■ **RECORD EXTRACTS**:
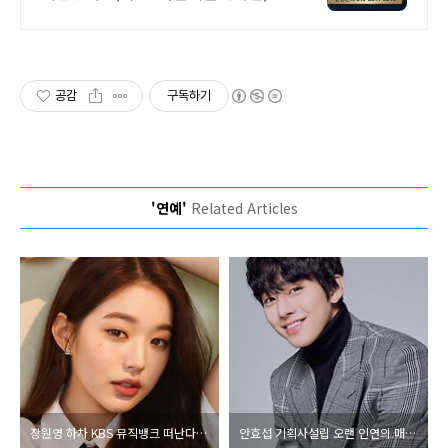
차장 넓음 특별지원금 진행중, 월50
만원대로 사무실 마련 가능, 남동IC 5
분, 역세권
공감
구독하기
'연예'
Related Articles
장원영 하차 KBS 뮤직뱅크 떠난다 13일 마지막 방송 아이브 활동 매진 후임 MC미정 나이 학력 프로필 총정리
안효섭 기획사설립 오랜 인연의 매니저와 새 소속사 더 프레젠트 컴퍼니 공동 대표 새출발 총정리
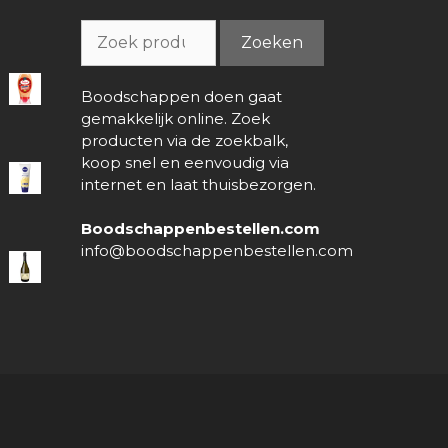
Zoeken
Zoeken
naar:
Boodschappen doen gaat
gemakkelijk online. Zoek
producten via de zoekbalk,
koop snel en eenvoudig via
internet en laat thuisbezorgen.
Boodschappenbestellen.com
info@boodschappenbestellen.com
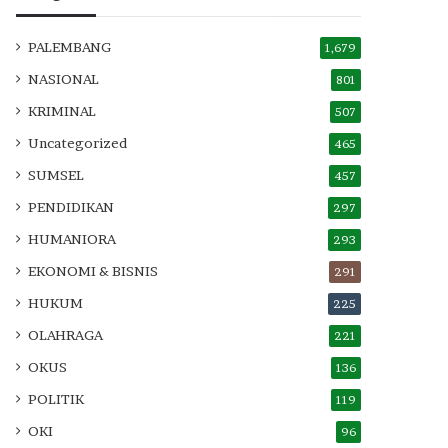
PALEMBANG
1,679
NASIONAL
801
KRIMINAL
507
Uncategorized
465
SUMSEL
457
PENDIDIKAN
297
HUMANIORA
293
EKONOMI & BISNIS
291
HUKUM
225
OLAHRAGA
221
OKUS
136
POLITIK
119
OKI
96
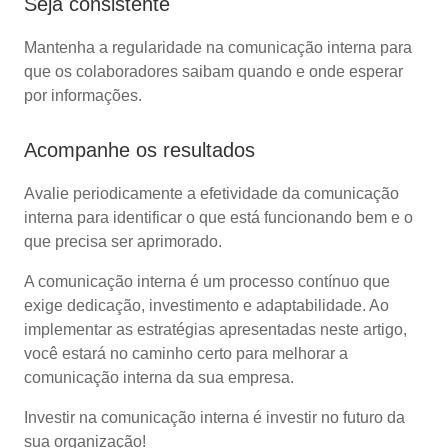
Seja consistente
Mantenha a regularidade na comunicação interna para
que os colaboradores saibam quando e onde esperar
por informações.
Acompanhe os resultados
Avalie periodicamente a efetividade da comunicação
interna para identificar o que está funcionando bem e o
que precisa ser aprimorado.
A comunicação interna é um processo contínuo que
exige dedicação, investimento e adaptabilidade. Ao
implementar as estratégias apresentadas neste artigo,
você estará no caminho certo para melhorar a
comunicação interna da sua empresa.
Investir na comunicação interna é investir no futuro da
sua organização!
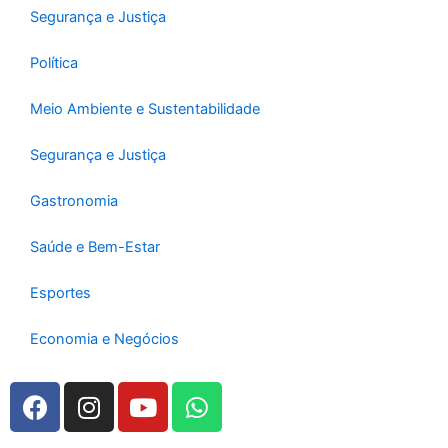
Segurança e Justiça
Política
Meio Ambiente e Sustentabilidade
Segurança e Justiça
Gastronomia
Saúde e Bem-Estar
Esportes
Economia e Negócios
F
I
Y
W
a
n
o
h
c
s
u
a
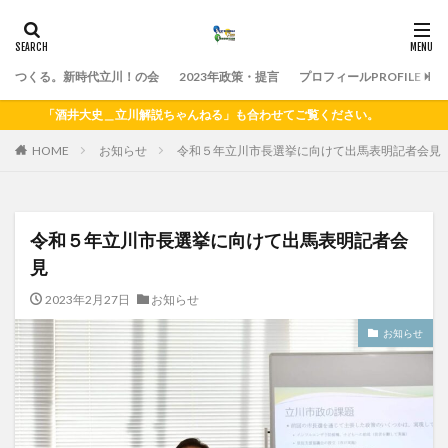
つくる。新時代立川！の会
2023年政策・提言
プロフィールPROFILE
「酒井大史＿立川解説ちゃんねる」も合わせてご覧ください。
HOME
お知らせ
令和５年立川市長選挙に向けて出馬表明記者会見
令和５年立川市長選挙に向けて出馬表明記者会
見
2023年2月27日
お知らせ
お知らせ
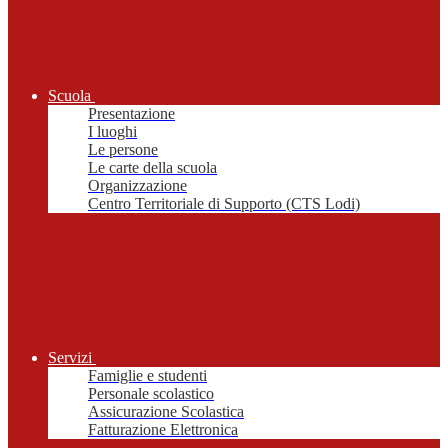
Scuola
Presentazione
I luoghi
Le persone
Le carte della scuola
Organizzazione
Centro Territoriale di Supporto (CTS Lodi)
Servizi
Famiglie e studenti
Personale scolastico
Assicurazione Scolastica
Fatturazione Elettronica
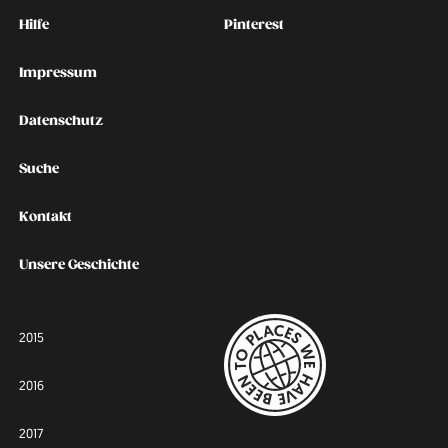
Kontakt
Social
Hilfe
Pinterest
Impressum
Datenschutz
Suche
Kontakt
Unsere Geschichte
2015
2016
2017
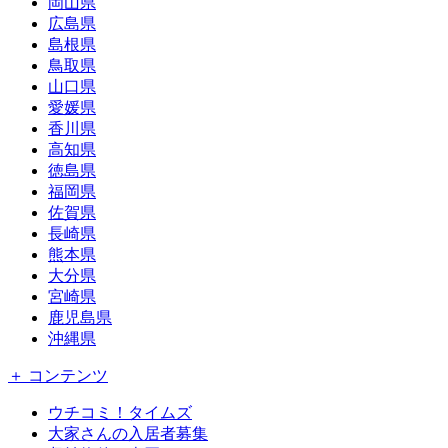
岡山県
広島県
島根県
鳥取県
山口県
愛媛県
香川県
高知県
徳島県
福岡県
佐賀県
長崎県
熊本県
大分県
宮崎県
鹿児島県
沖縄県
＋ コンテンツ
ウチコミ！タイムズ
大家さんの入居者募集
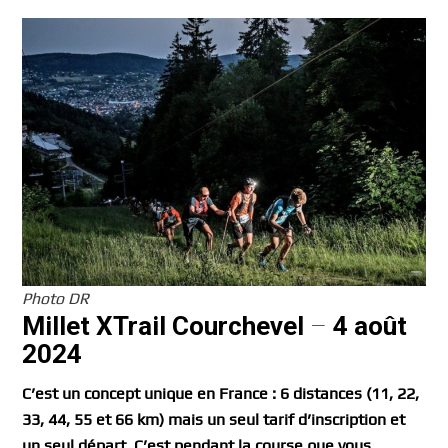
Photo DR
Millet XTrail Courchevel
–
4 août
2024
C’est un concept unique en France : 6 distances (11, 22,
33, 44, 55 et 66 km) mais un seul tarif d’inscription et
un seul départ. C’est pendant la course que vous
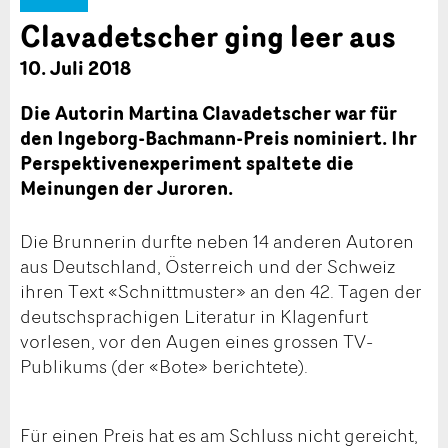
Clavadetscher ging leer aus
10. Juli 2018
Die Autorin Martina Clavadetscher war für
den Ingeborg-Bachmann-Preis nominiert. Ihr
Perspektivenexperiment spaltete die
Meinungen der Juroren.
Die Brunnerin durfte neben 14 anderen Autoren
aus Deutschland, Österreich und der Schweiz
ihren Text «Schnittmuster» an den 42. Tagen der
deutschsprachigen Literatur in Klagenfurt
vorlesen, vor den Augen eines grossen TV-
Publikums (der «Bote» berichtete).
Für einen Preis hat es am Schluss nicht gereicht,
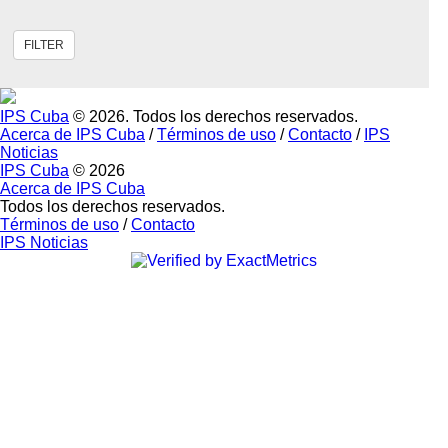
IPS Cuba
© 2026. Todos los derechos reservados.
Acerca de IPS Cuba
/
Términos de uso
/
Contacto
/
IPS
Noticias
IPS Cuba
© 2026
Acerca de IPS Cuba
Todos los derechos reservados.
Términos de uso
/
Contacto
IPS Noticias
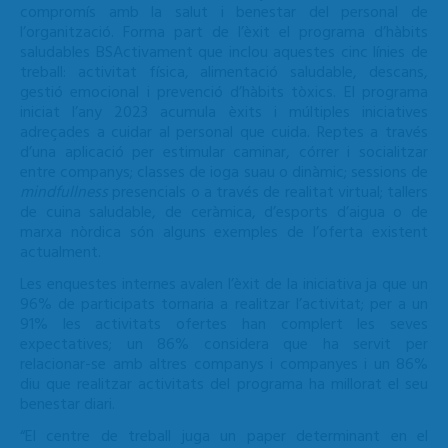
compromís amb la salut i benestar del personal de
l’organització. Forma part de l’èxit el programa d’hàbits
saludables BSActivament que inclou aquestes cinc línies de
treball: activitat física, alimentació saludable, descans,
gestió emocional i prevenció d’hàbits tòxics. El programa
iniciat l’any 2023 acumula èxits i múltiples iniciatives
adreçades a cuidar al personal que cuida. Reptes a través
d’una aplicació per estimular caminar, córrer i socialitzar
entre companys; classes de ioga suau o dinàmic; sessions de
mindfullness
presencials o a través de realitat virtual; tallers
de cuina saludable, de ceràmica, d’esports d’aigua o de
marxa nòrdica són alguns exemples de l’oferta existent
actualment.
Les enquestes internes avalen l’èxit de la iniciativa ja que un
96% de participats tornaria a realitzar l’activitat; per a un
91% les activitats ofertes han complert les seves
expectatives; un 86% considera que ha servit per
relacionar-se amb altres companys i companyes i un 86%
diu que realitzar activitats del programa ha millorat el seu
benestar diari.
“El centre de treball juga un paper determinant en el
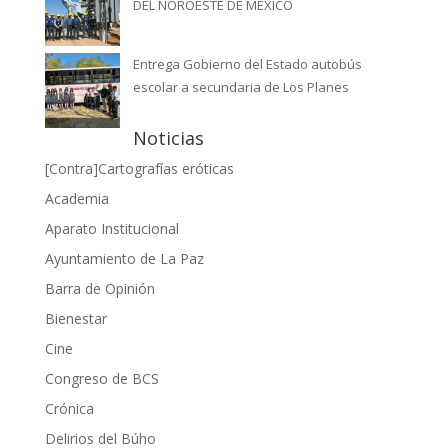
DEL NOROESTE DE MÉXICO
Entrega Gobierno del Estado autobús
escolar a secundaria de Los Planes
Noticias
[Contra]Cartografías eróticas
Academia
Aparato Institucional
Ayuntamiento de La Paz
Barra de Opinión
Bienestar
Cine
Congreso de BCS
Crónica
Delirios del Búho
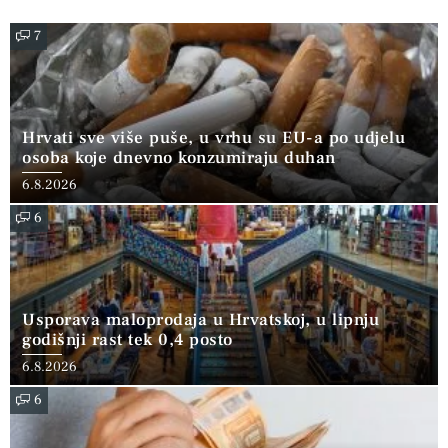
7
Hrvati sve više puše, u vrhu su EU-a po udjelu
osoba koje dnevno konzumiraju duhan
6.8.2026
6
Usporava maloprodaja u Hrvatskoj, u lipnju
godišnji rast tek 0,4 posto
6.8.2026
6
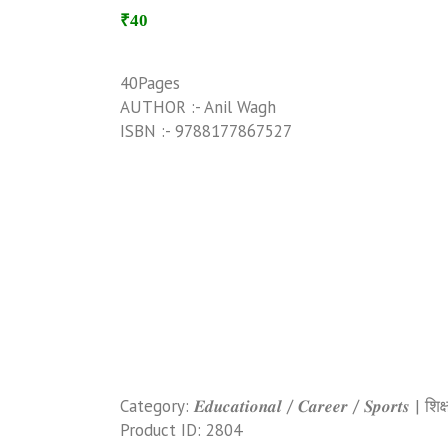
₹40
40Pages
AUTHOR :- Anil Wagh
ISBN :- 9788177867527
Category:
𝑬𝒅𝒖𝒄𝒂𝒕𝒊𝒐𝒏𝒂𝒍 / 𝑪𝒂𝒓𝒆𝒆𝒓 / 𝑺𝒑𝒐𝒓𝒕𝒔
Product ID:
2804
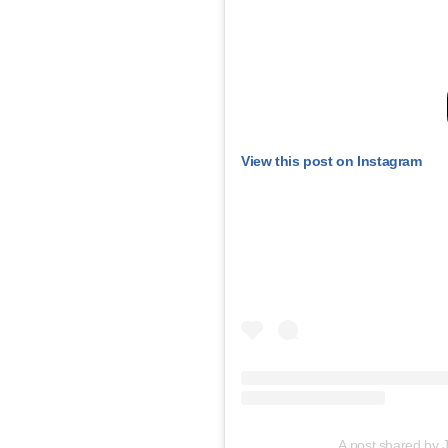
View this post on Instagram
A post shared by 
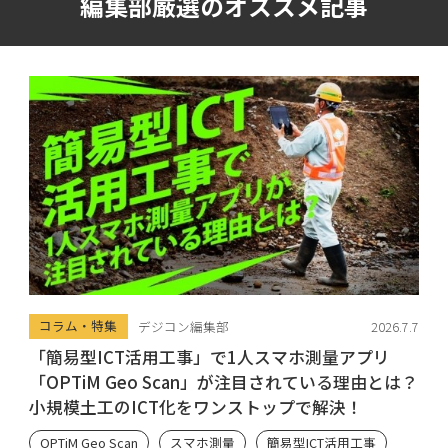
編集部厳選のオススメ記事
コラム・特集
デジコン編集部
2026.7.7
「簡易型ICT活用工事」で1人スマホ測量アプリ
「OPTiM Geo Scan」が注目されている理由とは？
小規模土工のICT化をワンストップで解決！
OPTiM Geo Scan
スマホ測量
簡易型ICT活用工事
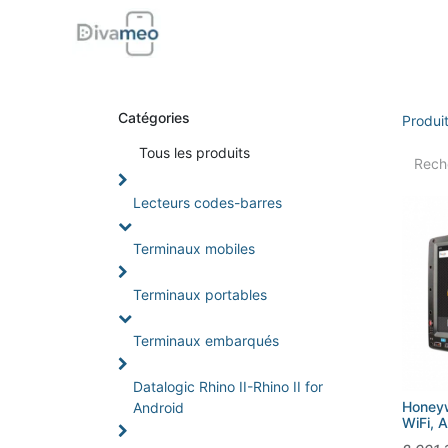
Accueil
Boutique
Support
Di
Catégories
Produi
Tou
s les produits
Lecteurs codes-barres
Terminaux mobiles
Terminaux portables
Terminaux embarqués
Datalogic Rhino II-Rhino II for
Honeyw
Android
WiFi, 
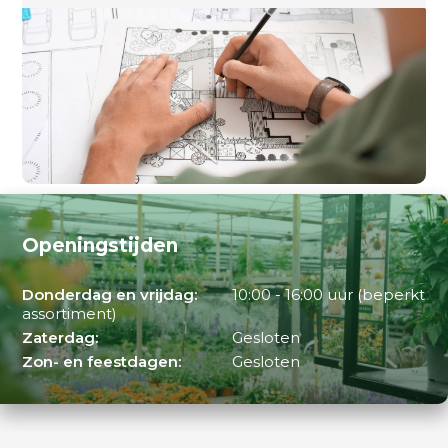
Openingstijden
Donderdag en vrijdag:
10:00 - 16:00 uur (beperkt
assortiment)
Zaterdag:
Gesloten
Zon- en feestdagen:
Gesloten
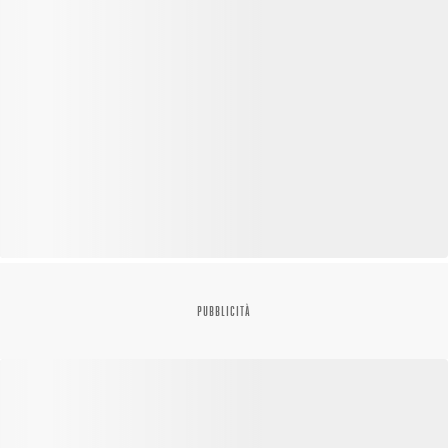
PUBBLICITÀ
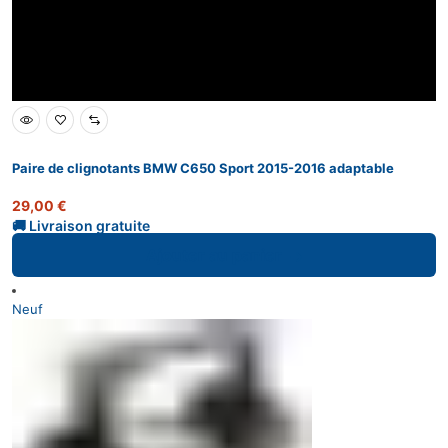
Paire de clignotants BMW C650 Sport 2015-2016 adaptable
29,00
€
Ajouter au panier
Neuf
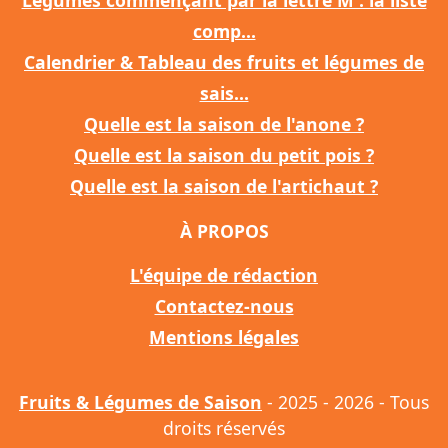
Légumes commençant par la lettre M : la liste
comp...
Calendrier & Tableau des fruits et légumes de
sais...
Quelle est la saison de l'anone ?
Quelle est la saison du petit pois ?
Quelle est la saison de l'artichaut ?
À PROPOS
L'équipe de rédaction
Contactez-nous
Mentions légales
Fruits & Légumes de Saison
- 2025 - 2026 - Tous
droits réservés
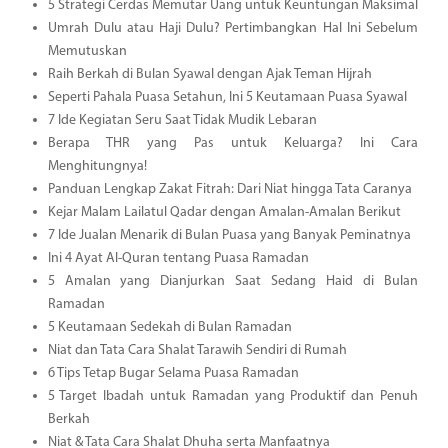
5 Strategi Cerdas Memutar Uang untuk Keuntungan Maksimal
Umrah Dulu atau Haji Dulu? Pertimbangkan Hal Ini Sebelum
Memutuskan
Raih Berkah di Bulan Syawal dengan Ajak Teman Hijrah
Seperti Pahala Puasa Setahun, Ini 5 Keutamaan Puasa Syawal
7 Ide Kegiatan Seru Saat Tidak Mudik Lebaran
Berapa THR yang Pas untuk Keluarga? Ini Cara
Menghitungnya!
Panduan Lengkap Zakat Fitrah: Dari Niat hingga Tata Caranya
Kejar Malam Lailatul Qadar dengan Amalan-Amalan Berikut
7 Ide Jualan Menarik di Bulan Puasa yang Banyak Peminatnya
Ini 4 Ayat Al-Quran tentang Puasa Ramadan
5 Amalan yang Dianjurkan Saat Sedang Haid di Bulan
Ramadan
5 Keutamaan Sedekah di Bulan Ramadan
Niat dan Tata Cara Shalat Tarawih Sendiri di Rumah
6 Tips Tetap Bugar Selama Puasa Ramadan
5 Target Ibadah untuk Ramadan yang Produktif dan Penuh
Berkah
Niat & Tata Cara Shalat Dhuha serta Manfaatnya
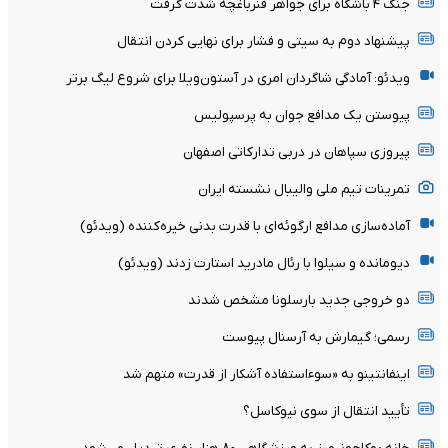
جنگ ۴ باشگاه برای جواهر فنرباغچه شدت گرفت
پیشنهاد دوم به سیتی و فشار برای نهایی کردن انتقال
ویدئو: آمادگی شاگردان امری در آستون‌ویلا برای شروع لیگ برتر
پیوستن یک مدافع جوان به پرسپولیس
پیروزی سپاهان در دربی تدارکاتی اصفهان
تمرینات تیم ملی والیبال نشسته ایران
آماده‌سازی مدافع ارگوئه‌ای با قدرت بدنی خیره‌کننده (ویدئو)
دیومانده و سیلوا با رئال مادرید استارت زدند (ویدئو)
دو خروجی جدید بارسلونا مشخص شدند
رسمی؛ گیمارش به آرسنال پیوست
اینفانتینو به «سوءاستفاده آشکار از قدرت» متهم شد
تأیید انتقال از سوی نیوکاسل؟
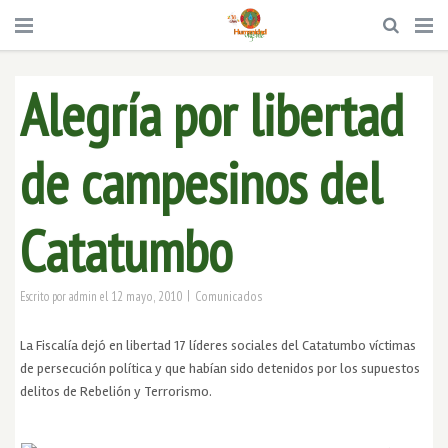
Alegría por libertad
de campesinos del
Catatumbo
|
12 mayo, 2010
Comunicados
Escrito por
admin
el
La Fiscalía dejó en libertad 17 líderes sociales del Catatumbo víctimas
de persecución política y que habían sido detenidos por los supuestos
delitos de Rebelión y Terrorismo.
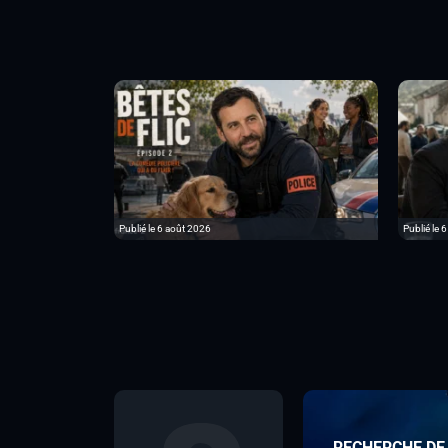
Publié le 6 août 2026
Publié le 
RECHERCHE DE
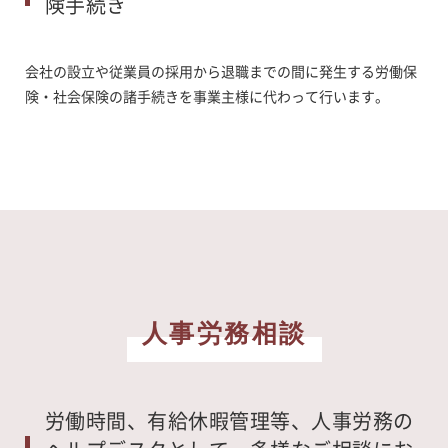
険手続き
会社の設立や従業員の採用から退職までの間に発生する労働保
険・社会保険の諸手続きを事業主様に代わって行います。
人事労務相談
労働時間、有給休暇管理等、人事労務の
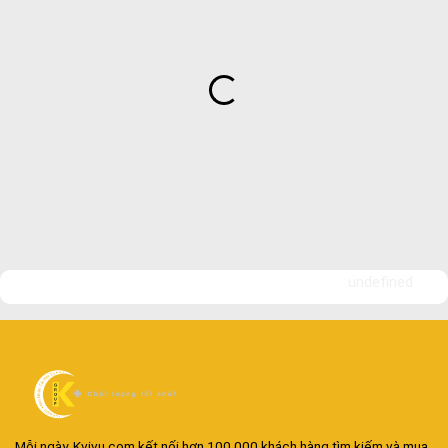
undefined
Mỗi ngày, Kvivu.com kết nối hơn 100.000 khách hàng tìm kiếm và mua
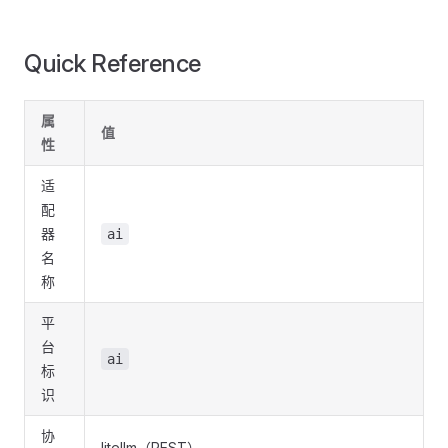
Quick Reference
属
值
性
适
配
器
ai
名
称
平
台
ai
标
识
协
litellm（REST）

■ **TASK OBJECTIVE**: Begin at the line containing "RECHERCHE DE" and extract every line through the end of the records, inclusive, exactly and only; omit pictures.

■ **EXERCISE OUTPUT**:
RECHERCHE DE
険手続き
会社の設立や従業員の採用から退職までの間に発生する労働保
険・社会保険の諸手続きを事業主様に代わって行います。
人事労務相談
労働時間、有給休暇管理等、人事労務の
undefined
Mỗi ngày, Kvivu.com kết nối hơn 100.000 khách hàng tìm kiếm và mua
Quick Reference
属
值
性
适
配
器
ai
名
称
平
台
ai
标
识
协
litellm（REST）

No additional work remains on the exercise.